If the PDB file lacks a connectivity section or if you are using a GRO or PQR file as the input structure, you must also supply a "bonds" file:

structure: system.gro
bonds: system.bnd   # the file extension does not matter here
trajectory: md.xtc
analysis_type: !CGOrder
  beads: "@membrane"
output: order.yaml

Connectivity information will be read from system.bnd. Note that the connectivity data in the bonds file overrides even information in the provided PDB or TPR file.

gorder identifies the file format based on the file extension: .tpr for TPR files, .gro for GRO files, .pdb for PDB files, and .pqr for PQR files. Ensure that the file is named correspondingly.

Specification of the bonds file

The bonds file format is similar to the PDB connectivity block but simpler and much more flexible. It also supports systems of any (reasonable) size.

Each line in the file contains numbers separated by whitespace. The first number specifies the "target atom" (serial number), and the following numbers specify the atoms bonded to it. Serial numbers correspond to Gromacs numbering, where the first atom is 1, the second is 2, and so on (no matter the "atom number" in the input GRO or PDB file).

1 2 4

In this example, atom 1 is bonded to atoms 2 and 4. Atoms 2 and 4 are not bonded to each other.

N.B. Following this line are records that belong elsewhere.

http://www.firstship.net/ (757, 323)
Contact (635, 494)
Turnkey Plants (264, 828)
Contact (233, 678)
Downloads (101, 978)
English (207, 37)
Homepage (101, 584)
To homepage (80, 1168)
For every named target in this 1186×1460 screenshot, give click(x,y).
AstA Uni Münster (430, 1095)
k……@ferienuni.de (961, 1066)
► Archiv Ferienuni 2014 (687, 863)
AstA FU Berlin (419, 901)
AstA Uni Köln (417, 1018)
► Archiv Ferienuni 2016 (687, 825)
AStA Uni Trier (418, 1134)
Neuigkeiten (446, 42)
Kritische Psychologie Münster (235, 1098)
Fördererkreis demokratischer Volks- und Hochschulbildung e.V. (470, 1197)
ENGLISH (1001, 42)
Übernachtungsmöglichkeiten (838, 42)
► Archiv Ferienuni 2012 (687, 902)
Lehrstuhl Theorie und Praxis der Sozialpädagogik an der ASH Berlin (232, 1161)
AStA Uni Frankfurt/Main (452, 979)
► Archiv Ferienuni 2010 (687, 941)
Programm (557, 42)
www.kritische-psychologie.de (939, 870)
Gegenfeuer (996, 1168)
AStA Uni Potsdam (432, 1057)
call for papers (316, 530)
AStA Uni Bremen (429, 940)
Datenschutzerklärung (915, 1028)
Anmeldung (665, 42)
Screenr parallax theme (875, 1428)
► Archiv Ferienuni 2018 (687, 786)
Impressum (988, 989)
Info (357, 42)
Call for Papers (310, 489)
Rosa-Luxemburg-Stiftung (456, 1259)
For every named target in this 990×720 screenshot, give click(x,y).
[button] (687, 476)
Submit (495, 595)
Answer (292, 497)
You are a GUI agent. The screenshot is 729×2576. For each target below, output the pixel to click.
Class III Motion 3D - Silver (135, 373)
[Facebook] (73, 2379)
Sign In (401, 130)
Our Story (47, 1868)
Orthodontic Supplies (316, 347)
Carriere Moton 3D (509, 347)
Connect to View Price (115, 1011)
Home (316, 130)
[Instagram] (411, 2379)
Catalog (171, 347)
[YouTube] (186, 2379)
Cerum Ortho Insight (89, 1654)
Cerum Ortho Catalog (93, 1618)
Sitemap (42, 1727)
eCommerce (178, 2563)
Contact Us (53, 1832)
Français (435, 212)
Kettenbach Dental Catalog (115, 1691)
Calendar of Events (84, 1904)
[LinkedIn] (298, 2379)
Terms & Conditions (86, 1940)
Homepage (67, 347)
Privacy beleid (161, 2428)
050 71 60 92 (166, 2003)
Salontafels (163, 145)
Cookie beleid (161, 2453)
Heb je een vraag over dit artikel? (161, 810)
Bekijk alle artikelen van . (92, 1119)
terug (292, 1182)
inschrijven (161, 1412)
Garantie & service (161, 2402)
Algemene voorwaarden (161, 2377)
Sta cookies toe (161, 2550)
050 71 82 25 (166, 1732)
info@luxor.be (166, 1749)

Each bond needs to be specified only once (with any order of atoms), but duplicating entries is allowed. For instance, the following bonds files are equivalent:

1 2 4
2 3
1 2 4
2 1 3
3 2
4 1

(The system contains three bonds: atoms 1 and 2, atoms 1 and 4, and atoms 2 and 3.)

Bonds can be listed in any order, and multiple lines can start with the same target atom. Any number of bonds can be specified on one line. Empty lines are ignored, and any amount of whitespace is allowed between the numbers. Comments can be added using #:

1 2 4   # atom 1 is bonded to atoms 2 and 4
2 3

Here’s an excerpt from an example bonds file:

# Example bonds file for an atomistic system
1 2 3 4 5
2 1
3 1
4 1
5 1 6 7 8
6 5
7 5
8 5 9 10 15
9 8
10 8
11 12 13 14 15
12 11
13 11
14 11 16
15 8 11
16 14 17 18 19
# (...)

Note about selecting elements

When using the element keyword in GSL atom selection queries, atoms are selected based on their associated element. Element information is natively available in TPR files but is missing in other supported formats. If a non-TPR file is used, gorder will attempt to guess the elements of atoms based on the atom and residue names.

If gorder detects potential issues with the guess, it will display a warning in the terminal. You can then evaluate whether the concerns are harmless, avoid using the element keyword, or provide a TPR file instead.

Trajectory file formats

gorder is highly optimized to read XTC files as quickly as possible. If you have an XTC file or can generate one, it is recommended to use it. However, gorder also supports various other trajectory file formats, namely TRR, GRO, PDB, Amber NetCDF, DCD, and LAMMPSTRJ. You can use any of these files instead of an XTC trajectory, and gorder will automatically recognize the format based on the file extension.

gorder identifies the file format based on the file extension: .xtc for XTC files, .trr for TRR files, .gro for GRO files, .pdb for PDB files, .nc for Amber NetCDF files, .dcd for DCD files, and .lammpstrj for LAMMPSTRJ files. Ensure that your trajectory file is named accordingly.

Note that some features of gorder are not available for certain trajectory file formats. Specifically, do not specify the analysis time range using begin and end if your trajectory file is a PDB file or an Amber NetCDF file. This will not work and will result in an error!

You can only use this feature with a GRO trajectory if the file contains simulation time and step information in the 'title' line, formatted as follows:

Some Arbitrarily Long Title (...) t= SIMULATION_TIME step= SIMULATION_STEP

For example:

System t= 100.00000 step= 5000

Additionally, note that gorder assumes that time information in DCD files is specified in ps.